Important: The choice of the right partition (former queue under LSF) will mostly be done automatically (with commands like sbatch or salloc). That doesn't apply to special cases like “kurs*” or “extension*” queues under LSF – in Slurm, these are special partitions, reservations or project accounts and needs to be requested explicitly in your job scripts

Setting up password-less ssh communication between compute nodes

Parallel computation between different nodes requires mutual password-less logins. By default, this is not allowed.

But you can change this in your own home folder--run the following command while being logged into any of our login nodes:

To generate a key: You can accept the storage location by <ENTER>.

ssh-keygen -P "" -t rsa -C "$LOGNAME@lcluster"

To use the generated key for login information: You will be asked for your login password (please enter), and the ssh configuration will be updated accordingly.

ssh-copy-id -i .ssh/id_rsa.pub localhost

To verify your configuration: You should now be able to log in without a password (e.g. from lcluster2to lcluster4).

ssh lcluster4

The set-up is finished.

Job details at the end

After your job has finished, the following command reports about CPU and memory efficiency of the job:

seff <JobID>

Even more details will be shown by the following command.

sacct -l -j <JobID>
tuda-seff <JobID>

Expiry date of your user account

To see the expiry date of your own user account, use the script /shared/bin/account_expire.

Your user account's validity term is independent of any projects' term or validity you might be associated with.

File transfer to and from the Lichtenberg HPC

Before and after calculations, your data needs to get on and your results to get off the Lichtenberg filesystems.

We recommend the following tools:

One-off: scp

As you can log in via ssh to the login nodes, you can also use SSH's scp tool to copy files and directories from or to the Lichtenberg.

Use the login nodesfor your scp transfers, as these have high bandwidth network ports also to the TU campus network (we do not have any other special in/out nodes).

In case of (large) text/ASCII files, you should use the optional compression (-C) built into the SSH protocol, in order to save network bandwidth and to possibly speed up your transfers.
Omit compression when copying already compressed data like JPG images or videos in modern container formats (mp4, OGG).

Beispiel:

tuid@hla0003:~ $ scp -Cpr myResultDir mylocalworkstation.inst.tu-darmstadt.de:/path/to/my/local/resultdir

Details: man scp,

Repeatedly: rsync

Cases like “I need my calculations' results also on my local workstation's hard disk for analysis with graphical tools” or “my local experiment's raw data need to hop to the lichtenberg as soon as it is generated” are not well covered by scp.

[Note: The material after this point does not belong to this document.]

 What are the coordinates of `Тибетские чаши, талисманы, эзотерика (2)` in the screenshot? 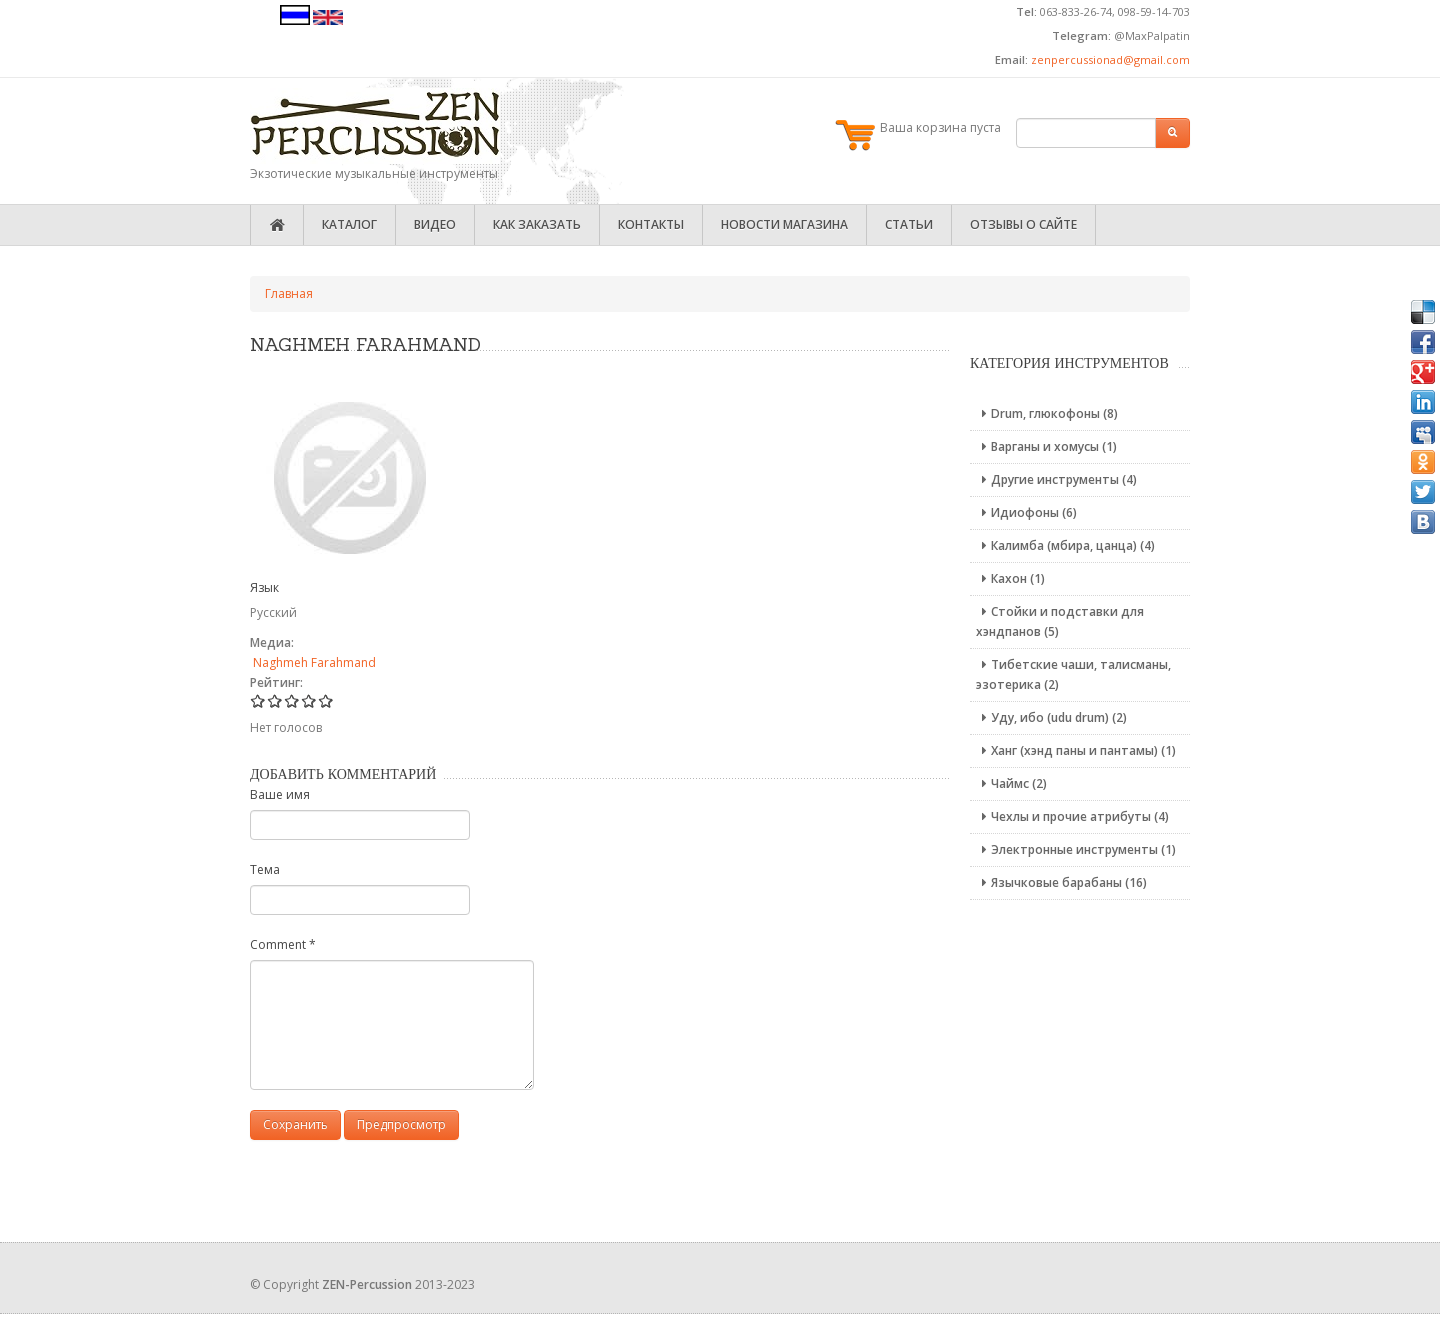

As soon as you have to keep (one of) your Lichtenberg directories “in sync” with one on your institute's (local) infrastructure, running scp more than once would be inefficient, as it is not aware of “changes” and would blindly copy the same files over and over again.

That's where rsync can step in. Like scp, it is a command line tool, transferring files from any (remote) “SRC” to any other (remote) “DEST”ination. In contrast to scp however, it has a notion of “changes” and can find out whether a file in “SRC” has been changed and needs to be transferred at all. New as well as small files will simply be transmitted, for large files however, rsync will transfer only their changed blocks (safeguarded by checksums).

In essence: unchanged files are not transferred again, new and changed files will, but for large files, only their changed portions (delta) will be transferred.

Beispiel:

tuid@hla0003:~ $ rsync -aH myResultDir mylocalworkstation.inst.tu-darmstadt.de:/path/to/my/local/resultdir

Details: man rsync,

Remember: both scp and rsync are “one way” tools only! If--between transfers--a file is changed in “DEST”, the next transfer will overwrite it with the (older) version from “SRC”.

Not available on the Lichtenberg:

FTP(S), sFTP, rcp and other older, clear-text protocols.